Does anyone remember The English Patient? You know, the Michael Ondaatje novel made into a fabulous film by Anthony Minghella, set before and during WW2 with Ralph Fiennes as the mysterious, air-crash-surviving, seriously disfigured, aristocratic archaeologist with memory loss? Well there’s a bit when nurse Hana (Juliette Binoche) hand-feeds him fruit from the garden of the bombed-out monastery where they’re camping while the Allies push up through Italy … and he says, “That’s a very plum plum!” For some reason that line got stuck in my memory and I recalled it upon righting a wonky roadside wall in Berwick.
Our client is one of the commuters that travel daily to Edinburgh. One day he bemoaned the fact that his garden wall was leaning on a lamp-post and would soon drop into the street. It was going to cost £xxxx to re-build and why wasn’t there anyone who could push it up straight for less? It would save the nice, old masonry; it would save money; surely there was someone who could do it? A fellow traveller suggested giving Smith & Garratt a call … so he did.

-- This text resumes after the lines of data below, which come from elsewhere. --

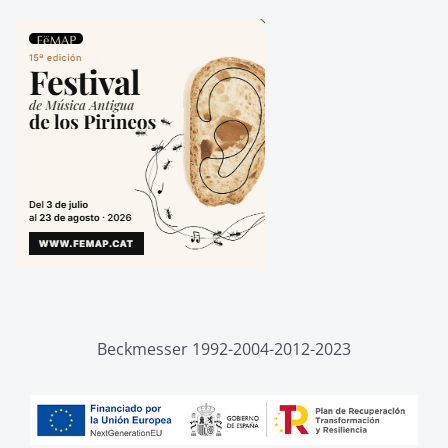
Beckmesser 1992-2004-2012-2023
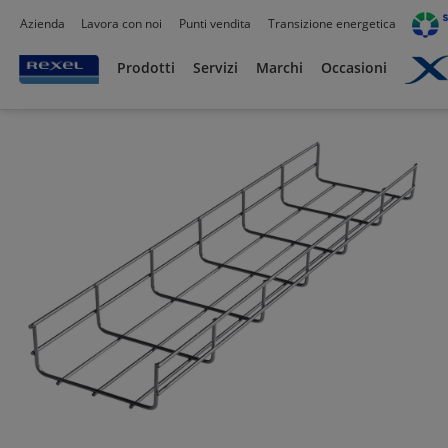
Azienda
Lavora con noi
Punti vendita
Transizione energetica
Prodotti /
Canalizzazioni
/
Canaline Passacavi Industriali in Metallo
/
Canale in Fil
Prodotti
Servizi
Marchi
Occasioni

I’m not going to tell you exactly how, but we did it. I don’t know why, but it feels like a ‘coming-of-age’ thing. I am 57; I have been repairing old buildings for decades but, until now, I have never had the job of righting a wonky wall. Few have. It’s a coming-of-age thing … and I’ve done it. Anyone can see. The wall that was leaning on a lamp-post – about to drop into the street – is now a very plum plumb!